Friday, January 21, 2011

Weight Gain During Marathon Training

A question came up recently about weight gain during marathon training. Many new runners training for a marathon are confused about why they would gain weight while running all those extra miles. I have a few theories about why this is happening.

1) Most people overestimate the calories they burn on a run. The amount of calories you burn depends on your weight, gender, lean muscle mass, and intensity and duration of your run. The Garmin 405 cx watch will calculate how many calories you burn based on your hear rate during a workout. This is slightly more accurate than just using your gender and weight. It is known that the faster you run the more calories you burn. So someone running for an hour at a 6 min mile pace will burn more calories than someone running for 2 hours at a 10 min mile pace.

2) Newer runners will experience increasing muscle fiber recruitment, strengthening of tendons, and increasing bone density all of which contribute to extra weight. Newer runners or runners increasing their mileage also experience increases in muscle glycogen storage. For every gram of glycogen that is stored, 2-3 g of water is stored along with it.

3) There is an increase in plasma volume. This translates to extra weight as well.

4) Many runners have very detailed training regimens, but have absolutely no nutrition plan.
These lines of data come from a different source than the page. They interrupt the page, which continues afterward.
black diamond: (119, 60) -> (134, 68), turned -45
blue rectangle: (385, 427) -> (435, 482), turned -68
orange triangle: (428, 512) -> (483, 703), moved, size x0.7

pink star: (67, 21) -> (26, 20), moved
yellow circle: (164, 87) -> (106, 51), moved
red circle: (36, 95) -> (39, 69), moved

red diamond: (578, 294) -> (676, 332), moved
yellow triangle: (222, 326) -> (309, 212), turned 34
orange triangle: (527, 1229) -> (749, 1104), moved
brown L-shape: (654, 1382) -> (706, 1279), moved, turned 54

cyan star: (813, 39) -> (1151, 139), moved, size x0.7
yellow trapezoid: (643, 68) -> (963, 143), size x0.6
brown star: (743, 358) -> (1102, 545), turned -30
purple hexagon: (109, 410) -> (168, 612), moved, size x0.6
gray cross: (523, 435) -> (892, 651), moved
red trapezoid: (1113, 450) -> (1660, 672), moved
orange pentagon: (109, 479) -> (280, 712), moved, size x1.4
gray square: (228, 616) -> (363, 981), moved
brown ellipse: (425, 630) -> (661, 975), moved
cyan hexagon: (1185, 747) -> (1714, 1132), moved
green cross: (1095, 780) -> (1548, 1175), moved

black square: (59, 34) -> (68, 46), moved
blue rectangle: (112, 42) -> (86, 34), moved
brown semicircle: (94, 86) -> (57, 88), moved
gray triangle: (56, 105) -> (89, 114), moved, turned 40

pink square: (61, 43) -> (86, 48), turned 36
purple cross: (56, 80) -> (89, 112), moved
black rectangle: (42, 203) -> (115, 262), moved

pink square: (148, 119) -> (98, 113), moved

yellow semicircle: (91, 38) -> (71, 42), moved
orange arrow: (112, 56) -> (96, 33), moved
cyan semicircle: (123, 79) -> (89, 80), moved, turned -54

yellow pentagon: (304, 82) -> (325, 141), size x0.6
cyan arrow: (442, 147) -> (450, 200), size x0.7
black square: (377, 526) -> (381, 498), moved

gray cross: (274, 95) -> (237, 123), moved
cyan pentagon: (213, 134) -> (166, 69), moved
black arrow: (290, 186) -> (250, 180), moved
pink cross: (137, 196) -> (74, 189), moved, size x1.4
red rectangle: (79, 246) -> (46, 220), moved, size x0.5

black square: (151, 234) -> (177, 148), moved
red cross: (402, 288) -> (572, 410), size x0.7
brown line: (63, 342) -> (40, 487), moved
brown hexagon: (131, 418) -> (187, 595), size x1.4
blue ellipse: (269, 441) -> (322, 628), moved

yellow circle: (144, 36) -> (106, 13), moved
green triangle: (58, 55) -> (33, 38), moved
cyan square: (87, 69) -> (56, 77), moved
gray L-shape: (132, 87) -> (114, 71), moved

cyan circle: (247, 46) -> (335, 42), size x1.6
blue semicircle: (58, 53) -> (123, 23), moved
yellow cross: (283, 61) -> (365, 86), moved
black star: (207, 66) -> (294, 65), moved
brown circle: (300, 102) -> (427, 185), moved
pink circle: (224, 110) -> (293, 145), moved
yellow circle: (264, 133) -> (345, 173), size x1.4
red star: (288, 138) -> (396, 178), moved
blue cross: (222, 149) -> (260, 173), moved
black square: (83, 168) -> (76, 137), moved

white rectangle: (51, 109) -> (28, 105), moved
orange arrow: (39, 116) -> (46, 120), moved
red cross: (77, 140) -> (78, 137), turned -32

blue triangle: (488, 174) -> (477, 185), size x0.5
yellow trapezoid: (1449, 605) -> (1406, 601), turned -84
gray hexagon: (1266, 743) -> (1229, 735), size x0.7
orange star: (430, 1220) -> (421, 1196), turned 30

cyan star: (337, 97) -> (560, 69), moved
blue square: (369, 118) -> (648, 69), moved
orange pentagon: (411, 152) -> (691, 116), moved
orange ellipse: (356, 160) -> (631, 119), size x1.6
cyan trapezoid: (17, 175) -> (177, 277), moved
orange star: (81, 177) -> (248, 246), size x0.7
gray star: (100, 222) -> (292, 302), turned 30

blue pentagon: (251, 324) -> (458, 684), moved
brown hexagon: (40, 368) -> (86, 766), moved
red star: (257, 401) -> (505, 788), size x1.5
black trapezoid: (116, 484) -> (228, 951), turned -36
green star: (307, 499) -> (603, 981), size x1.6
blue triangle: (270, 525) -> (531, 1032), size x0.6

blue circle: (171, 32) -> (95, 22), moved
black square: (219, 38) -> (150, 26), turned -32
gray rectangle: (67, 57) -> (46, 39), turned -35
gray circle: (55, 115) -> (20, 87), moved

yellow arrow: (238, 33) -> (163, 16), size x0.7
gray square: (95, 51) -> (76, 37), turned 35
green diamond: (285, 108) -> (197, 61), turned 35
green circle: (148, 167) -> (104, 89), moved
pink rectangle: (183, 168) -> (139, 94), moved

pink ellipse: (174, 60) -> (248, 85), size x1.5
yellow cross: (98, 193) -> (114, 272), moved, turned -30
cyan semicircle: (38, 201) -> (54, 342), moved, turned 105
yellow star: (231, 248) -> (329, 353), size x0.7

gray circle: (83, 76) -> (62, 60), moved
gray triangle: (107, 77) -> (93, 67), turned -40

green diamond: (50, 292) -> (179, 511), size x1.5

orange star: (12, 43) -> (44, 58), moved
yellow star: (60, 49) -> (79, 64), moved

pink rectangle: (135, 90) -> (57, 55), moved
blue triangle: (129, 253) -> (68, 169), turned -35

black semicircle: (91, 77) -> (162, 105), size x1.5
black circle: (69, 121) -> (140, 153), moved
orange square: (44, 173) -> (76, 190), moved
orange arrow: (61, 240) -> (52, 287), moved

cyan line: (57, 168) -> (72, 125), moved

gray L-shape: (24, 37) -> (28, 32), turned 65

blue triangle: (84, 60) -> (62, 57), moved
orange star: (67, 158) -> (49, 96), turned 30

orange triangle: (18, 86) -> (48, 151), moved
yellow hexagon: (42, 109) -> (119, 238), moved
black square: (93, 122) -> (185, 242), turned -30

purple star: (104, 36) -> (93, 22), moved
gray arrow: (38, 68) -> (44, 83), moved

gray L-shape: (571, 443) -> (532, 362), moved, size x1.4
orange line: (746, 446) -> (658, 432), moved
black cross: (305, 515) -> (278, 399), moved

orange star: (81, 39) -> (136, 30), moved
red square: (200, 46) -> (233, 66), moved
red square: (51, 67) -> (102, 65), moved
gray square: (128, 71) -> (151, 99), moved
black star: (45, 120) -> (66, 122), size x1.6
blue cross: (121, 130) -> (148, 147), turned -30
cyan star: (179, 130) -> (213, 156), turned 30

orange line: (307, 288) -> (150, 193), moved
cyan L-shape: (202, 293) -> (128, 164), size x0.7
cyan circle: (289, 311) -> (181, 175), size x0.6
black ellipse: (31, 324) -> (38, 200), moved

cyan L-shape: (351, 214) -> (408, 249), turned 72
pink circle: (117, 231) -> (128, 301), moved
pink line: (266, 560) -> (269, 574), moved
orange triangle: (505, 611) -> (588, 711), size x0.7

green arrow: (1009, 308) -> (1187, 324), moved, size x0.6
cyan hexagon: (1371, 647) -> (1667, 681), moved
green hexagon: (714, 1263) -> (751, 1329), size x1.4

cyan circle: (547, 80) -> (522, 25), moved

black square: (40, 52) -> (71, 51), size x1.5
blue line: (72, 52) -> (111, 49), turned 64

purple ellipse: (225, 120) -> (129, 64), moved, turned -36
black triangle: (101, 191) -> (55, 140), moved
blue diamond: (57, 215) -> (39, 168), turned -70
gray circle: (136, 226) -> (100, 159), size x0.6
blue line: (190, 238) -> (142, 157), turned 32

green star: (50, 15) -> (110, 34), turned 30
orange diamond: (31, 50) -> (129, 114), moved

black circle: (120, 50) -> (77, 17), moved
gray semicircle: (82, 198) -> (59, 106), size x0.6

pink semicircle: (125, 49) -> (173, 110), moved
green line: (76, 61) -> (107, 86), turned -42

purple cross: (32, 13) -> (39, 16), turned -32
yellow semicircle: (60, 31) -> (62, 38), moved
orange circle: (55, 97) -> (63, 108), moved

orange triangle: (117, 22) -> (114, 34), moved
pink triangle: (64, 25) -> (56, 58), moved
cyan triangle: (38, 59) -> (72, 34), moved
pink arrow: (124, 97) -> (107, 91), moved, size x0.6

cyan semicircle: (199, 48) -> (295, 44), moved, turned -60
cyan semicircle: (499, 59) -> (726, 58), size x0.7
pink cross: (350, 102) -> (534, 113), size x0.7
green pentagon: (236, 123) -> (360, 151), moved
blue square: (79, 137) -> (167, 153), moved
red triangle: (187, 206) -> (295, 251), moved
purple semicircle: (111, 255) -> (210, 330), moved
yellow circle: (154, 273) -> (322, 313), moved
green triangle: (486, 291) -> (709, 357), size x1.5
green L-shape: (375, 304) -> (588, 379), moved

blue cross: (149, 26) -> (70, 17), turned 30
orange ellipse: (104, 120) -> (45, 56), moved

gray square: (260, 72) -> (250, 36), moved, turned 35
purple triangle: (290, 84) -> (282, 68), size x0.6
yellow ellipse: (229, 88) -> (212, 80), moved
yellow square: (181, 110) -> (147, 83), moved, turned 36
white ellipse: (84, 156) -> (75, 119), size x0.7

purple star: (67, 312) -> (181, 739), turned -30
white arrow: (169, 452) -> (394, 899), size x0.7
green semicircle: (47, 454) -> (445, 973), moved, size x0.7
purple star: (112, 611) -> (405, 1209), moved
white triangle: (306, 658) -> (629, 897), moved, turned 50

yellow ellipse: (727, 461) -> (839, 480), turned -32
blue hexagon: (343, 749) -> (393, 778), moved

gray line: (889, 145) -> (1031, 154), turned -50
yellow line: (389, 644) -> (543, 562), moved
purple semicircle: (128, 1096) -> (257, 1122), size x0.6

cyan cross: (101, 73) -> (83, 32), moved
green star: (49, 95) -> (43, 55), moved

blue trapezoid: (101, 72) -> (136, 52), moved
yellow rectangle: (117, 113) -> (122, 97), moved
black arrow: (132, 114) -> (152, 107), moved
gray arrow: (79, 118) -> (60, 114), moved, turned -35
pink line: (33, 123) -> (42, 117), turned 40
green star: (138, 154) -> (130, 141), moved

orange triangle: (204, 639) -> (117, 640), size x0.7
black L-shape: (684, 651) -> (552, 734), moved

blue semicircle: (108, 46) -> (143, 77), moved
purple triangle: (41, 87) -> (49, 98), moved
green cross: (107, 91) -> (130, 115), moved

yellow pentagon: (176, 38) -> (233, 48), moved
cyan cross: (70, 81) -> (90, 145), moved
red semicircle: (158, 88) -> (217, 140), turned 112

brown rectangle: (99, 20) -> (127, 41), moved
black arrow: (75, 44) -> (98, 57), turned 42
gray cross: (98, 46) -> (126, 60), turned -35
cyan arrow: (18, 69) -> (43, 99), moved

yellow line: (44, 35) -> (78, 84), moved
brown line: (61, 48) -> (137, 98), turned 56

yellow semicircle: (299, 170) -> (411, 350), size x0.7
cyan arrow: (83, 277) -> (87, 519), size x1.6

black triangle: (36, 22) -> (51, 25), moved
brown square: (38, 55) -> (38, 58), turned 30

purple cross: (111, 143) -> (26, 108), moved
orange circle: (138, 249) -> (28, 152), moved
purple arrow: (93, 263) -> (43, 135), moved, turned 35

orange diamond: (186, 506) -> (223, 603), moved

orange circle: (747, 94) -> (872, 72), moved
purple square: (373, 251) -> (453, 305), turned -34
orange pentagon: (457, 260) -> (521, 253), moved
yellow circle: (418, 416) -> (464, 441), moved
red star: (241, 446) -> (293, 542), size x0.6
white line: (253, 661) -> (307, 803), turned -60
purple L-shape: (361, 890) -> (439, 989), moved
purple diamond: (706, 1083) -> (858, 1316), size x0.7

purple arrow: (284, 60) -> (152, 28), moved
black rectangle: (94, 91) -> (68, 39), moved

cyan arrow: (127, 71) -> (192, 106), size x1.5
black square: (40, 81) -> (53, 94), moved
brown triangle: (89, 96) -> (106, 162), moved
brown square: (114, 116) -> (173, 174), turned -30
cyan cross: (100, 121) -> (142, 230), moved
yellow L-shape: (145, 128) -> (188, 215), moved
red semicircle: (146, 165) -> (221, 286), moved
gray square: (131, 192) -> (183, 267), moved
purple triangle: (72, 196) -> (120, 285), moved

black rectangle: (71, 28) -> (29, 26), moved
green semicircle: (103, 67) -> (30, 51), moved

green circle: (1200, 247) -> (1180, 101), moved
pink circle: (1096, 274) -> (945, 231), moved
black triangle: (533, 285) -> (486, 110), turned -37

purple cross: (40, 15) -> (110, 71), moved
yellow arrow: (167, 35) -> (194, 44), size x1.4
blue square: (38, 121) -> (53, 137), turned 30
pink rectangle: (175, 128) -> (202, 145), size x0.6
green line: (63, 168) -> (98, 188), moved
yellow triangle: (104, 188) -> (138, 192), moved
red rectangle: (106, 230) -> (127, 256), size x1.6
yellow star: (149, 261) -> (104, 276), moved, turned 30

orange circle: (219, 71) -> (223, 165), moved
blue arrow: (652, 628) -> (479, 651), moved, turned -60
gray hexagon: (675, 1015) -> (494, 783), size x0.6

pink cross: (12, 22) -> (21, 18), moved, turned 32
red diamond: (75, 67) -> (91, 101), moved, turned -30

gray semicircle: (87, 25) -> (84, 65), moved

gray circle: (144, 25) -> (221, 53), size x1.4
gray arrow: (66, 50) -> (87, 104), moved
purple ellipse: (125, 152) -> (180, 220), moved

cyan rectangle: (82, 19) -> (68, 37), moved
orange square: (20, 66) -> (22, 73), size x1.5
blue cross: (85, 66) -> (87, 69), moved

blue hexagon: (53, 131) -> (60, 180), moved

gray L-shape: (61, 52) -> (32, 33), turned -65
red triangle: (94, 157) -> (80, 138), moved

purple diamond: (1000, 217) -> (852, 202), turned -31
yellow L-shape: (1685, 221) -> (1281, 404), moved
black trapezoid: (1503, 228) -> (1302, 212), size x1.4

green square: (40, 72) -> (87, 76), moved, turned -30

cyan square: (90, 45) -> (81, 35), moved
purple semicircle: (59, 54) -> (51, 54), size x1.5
This can lead to over consumption of calories and/or not combining macronutrients (carbohydrates, protein and fats) appropriately.

5). Many new marathoners believe that they can eat whatever they want because of all the mileage. Not only can this lead to weight gain, but it also can lead to poor recovery in between workouts and minimized training effects.

6) The other phenomenon I have seen is that a runner, in an effort to lose weight, will under consume calories. This runner's metabolism slows down and the runner gains weight or struggles to lose weight.

7) There are lots of myths associated with eating for marathoning. One that comes to mind is the big pasta bowl eaten the night before a marathon. Although pasta can be part of a healthy diet, it is usually covered in high fat sauces. There are many other healthier carbohydrate options that you can consume on a daily basis leading up to a marathon - not just for one pre-race meal.